About ten years ago, I was at my lowest point. I had just recently left my husband with my two girls (then 15 and 3) in tow, and for a variety of reasons the funding that I had been counting on for the semester was more limited than I had expected. My daughters’ other parents contributed virtually nothing in child support, and my fellowship that semester covered only a little more than the rent. I am not entirely sure how we survived, though I have some memory of frantically juggling bills and running up a credit card balance. Some time afterwards I spoke publicly to faculty in my department on behalf of the campaign to increase fellowship stipends to equal what people could earn from teaching (so that winning a coveted fellowship didn’t become a Pyrrhic victory). That experience of talking about living so painfully on the edge was itself one of the most excruciatingly self-revealing moments of my life; actually living through it was far more difficult.
In retrospect, could I have extricated myself from what I felt compelled to finish, once I had started? Could I have chosen work and family patterns that may have been “healthier” in the short and long run? Maybe. Only maybe. In the 1990s, during comparatively good economic times, I still thought I had a fighting chance of making it through grad school in one piece and then being able to move forward. After 2000, as we know, things changed for the worse. And, really, it is not a matter of evading my personal responsibility to point out that from the Reagan era forward, we have all been squeezed more and more tightly. More importantly, I didn’t then and so the question is moot. And, for that matter, why should so many of us be in the position of wishing that we’d had the extra money to invest in Apple shares, or that our Lotto tickets would hit, since our other plans went so awry? What is it about our cultural moment that makes health more and more a prerogative of the wealthy (at least, on first glance)?
One of the reasons I went to graduate school, I came to understand, was precisely to acquire the tools and the background knowledge to be able to relate one person’s experience to his or her cultural context. An enormous project, of course, but one I think of crucial significance to the question with which I began this diary.

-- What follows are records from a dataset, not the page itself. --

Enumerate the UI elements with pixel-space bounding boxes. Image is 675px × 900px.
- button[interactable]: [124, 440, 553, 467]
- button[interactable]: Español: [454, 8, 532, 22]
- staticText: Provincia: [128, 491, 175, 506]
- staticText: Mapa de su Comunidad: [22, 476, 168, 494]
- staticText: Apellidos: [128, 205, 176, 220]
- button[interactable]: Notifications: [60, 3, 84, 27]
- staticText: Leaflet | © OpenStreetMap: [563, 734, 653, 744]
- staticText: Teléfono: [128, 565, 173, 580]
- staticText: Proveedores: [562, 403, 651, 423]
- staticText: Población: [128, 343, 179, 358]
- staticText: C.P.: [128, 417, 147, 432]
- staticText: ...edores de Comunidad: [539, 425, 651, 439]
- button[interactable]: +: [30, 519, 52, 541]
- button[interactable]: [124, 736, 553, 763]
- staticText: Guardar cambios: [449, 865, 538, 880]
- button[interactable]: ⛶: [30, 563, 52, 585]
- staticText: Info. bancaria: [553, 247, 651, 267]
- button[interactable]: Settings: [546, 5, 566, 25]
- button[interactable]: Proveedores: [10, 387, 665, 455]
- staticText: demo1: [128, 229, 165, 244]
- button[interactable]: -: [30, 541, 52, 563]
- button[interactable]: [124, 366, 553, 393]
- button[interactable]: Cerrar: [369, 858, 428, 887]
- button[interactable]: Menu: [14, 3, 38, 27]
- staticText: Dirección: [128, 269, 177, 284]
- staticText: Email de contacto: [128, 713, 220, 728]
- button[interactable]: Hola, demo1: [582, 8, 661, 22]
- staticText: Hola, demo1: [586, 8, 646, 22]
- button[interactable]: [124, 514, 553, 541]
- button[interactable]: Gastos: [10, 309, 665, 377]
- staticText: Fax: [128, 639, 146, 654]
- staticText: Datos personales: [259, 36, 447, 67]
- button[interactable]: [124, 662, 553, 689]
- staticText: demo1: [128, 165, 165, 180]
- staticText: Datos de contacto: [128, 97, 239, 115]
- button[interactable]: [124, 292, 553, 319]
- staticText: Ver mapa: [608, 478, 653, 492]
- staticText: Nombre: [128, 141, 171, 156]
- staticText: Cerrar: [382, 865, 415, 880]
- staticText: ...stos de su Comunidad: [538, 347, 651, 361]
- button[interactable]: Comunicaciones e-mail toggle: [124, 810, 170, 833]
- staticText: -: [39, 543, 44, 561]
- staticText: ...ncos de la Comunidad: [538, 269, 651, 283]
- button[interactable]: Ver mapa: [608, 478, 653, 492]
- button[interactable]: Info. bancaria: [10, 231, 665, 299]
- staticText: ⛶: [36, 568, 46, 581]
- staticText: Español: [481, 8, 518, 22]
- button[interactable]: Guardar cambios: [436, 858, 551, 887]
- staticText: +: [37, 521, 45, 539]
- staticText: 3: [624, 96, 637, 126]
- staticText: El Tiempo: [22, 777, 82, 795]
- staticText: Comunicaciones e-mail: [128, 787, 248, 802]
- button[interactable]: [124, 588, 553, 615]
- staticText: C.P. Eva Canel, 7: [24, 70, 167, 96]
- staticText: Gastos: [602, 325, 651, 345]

Who can define health, for any one of us, without taking into account our social and political moment, the conditions within which we are born, live, work and die? We see in works like The Spirit Level how fundamentally important the overall functioning of a society is to the well-being of all its members. We also see from our own daily experiences how much harder it is than it needs to be to live a well-balanced, comparatively secure life. For some of us that objective is so impossible it is even hard to imagine.

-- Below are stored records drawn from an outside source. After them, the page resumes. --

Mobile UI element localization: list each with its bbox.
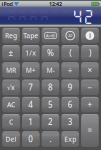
staticText: C (9, 117, 13, 126)
button[interactable]: ) (81, 45, 99, 60)
staticText: 4 (28, 99, 33, 110)
staticText: 8 (48, 82, 53, 93)
staticText: MR (6, 66, 16, 75)
button[interactable]: . (42, 131, 59, 147)
button[interactable]: 9 (61, 80, 79, 95)
staticText: 6 (68, 99, 73, 110)
button[interactable]: Del (2, 131, 20, 147)
button[interactable]: 4 (22, 97, 40, 112)
staticText: iPod (2, 0, 12, 8)
button[interactable]: √x (2, 80, 20, 95)
button[interactable]: Convert A to B (42, 28, 59, 43)
staticText: 1/x (25, 48, 36, 57)
button[interactable]: + (81, 97, 99, 112)
staticText: × (87, 65, 92, 75)
button[interactable]: × (81, 62, 99, 78)
staticText: 42 (72, 7, 94, 25)
button[interactable]: Constants (61, 28, 79, 43)
button[interactable]: = (81, 114, 99, 147)
button[interactable]: Reg (2, 28, 20, 43)
staticText: . (50, 134, 52, 144)
button[interactable]: 2 (42, 114, 59, 130)
staticText: ( (69, 48, 71, 58)
staticText: 42 (68, 33, 72, 38)
button[interactable]: − (81, 80, 99, 95)
button[interactable]: ( (61, 45, 79, 60)
staticText: 7 (28, 82, 33, 93)
button[interactable]: Info (81, 28, 99, 43)
button[interactable]: C (2, 114, 20, 130)
button[interactable]: M+ (22, 62, 40, 78)
staticText: Del (6, 135, 17, 144)
staticText: M- (46, 66, 54, 75)
button[interactable]: % (42, 45, 59, 60)
staticText: 5 (48, 99, 53, 110)
staticText: 12:42 (49, 0, 62, 8)
staticText: 9 (68, 82, 73, 93)
button[interactable]: Tape (22, 28, 40, 43)
staticText: 1 (28, 116, 33, 127)
staticText: 888888888888 (6, 0, 94, 31)
button[interactable]: 1 (22, 114, 40, 130)
button[interactable]: 1/x (22, 45, 40, 60)
staticText: A↔B (46, 33, 55, 38)
staticText: ) (89, 48, 91, 58)
button[interactable]: 7 (22, 80, 40, 95)
staticText: i (89, 31, 91, 40)
staticText: 3 (68, 116, 73, 127)
button[interactable]: ± (2, 45, 20, 60)
button[interactable]: ÷ (61, 62, 79, 78)
staticText: AC (7, 100, 15, 109)
staticText: − (87, 82, 92, 93)
button[interactable]: 8 (42, 80, 59, 95)
button[interactable]: 6 (61, 97, 79, 112)
button[interactable]: MR (2, 62, 20, 78)
staticText: M+ (26, 66, 36, 75)
button[interactable]: Exp (61, 131, 79, 147)
button[interactable]: 5 (42, 97, 59, 112)
button[interactable]: 3 (61, 114, 79, 130)
button[interactable]: AC (2, 97, 20, 112)
staticText: Reg (5, 31, 17, 40)
staticText: = (87, 125, 92, 136)
button[interactable]: M- (42, 62, 59, 78)
staticText: Exp (64, 135, 76, 144)
staticText: % (47, 48, 54, 58)
staticText: 2 (48, 116, 53, 127)
staticText: 0 (28, 134, 33, 144)
staticText: Tape (23, 31, 38, 40)
staticText: + (87, 99, 92, 110)
button[interactable]: 0 (22, 131, 40, 147)
staticText: ± (9, 48, 14, 58)
staticText: ÷ (68, 65, 73, 75)
staticText: √x (7, 83, 15, 92)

I am thinking regularly about how to live a more healthy life in all dimensions, but I must admit as well that I fervently believe it’s not a solitary pursuit, or at least it can’t be if I have any chance of success. We are indeed all in this together.
Your thoughts? What kinds of details would you like to see included in your medical record related to your health? How do you define health, and what has led you to the elements you include in your definition?